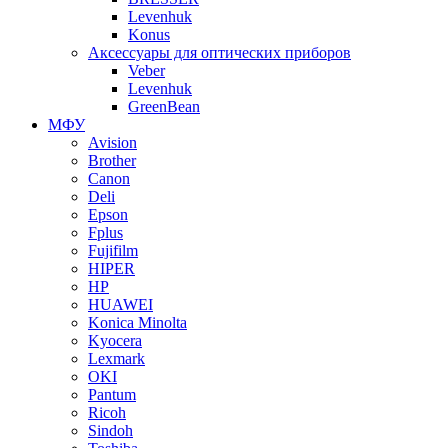
Levenhuk
Konus
Аксессуары для оптических приборов
Veber
Levenhuk
GreenBean
МФУ
Avision
Brother
Canon
Deli
Epson
Fplus
Fujifilm
HIPER
HP
HUAWEI
Konica Minolta
Kyocera
Lexmark
OKI
Pantum
Ricoh
Sindoh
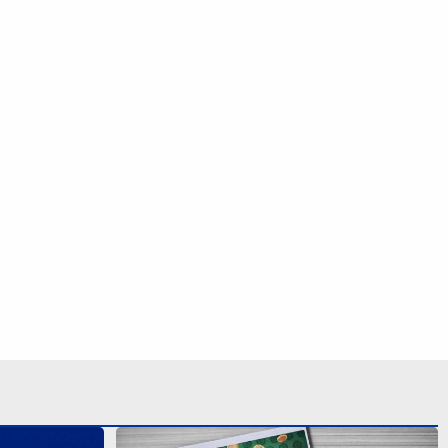
Aposta de Campinas acerta quina da
Mega-Sena 3040 e leva mais de R$ 47
 milhões
mil
 resultado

Exercise |
Leave out the pictures and copy the rest of the material above exactly.

Result of this task |
Levenhuk
Konus
Аксессуары для оптических приборов
Veber
Levenhuk
GreenBean
МФУ
Avision
Brother
Canon
Deli
Epson
Fplus
Fujifilm
HIPER
HP
HUAWEI
Konica Minolta
Kyocera
Lexmark
OKI
Pantum
Ricoh
Sindoh
Aposta de Campinas acerta quina da
Mega-Sena 3040 e leva mais de R$ 47
 milhões
mil
 resultado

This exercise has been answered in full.